[Start of section]

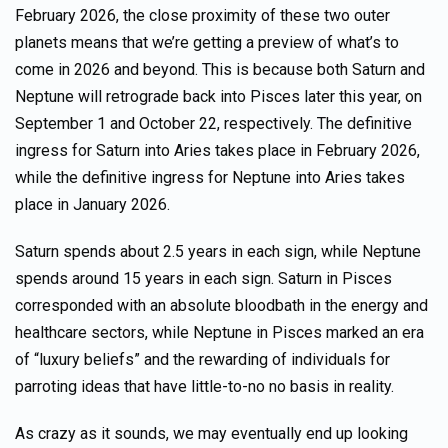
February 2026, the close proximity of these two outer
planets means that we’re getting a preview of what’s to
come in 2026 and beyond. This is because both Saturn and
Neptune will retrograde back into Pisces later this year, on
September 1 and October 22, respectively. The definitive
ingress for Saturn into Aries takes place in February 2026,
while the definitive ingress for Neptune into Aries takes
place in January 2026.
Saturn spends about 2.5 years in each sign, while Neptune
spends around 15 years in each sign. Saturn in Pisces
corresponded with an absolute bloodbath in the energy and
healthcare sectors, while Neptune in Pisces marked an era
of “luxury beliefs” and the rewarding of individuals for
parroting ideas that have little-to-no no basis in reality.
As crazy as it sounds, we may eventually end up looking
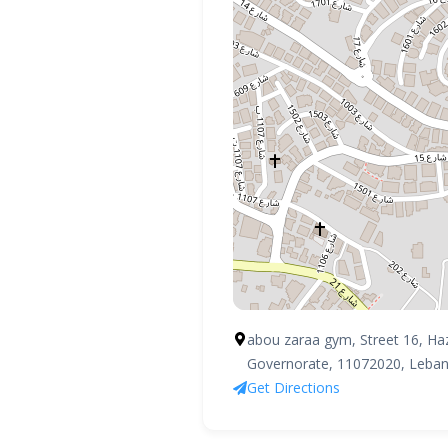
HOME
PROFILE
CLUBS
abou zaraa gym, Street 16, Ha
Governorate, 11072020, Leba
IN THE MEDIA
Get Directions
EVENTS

[End of section]

:: TRY IT ::
Exactly the lines from the one that contains "Saturn spends about" through the last line of the records should be set down, and the pictures should be dropped.

:: RESULT OF THE TASK ::
Saturn spends about 2.5 years in each sign, while Neptune
spends around 15 years in each sign. Saturn in Pisces
corresponded with an absolute bloodbath in the energy and
healthcare sectors, while Neptune in Pisces marked an era
of “luxury beliefs” and the rewarding of individuals for
parroting ideas that have little-to-no no basis in reality.
As crazy as it sounds, we may eventually end up looking
HOME
PROFILE
CLUBS
abou zaraa gym, Street 16, Ha
Governorate, 11072020, Leba
IN THE MEDIA
Get Directions
EVENTS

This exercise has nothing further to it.